*** Provided data Section Begins ***

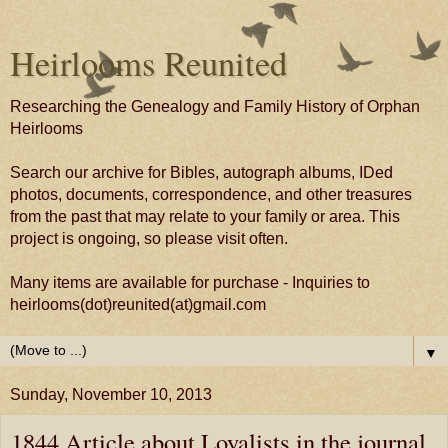
Heirlooms Reunited
Researching the Genealogy and Family History of Orphan
Heirlooms
Search our archive for Bibles, autograph albums, IDed
photos, documents, correspondence, and other treasures
from the past that may relate to your family or area. This
project is ongoing, so please visit often.
Many items are available for purchase - Inquiries to
heirlooms(dot)reunited(at)gmail.com
▼
Sunday, November 10, 2013
1844 Article about Loyalists in the journal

*** Provided data Section Ends ***

Problem to solve » In the entries above, find the line containing "heirlooms(dot)reunited(at)gmail.com". Set down that line and every line after it through the last one, exactly and alone.

Output »
heirlooms(dot)reunited(at)gmail.com
▼
Sunday, November 10, 2013
1844 Article about Loyalists in the journal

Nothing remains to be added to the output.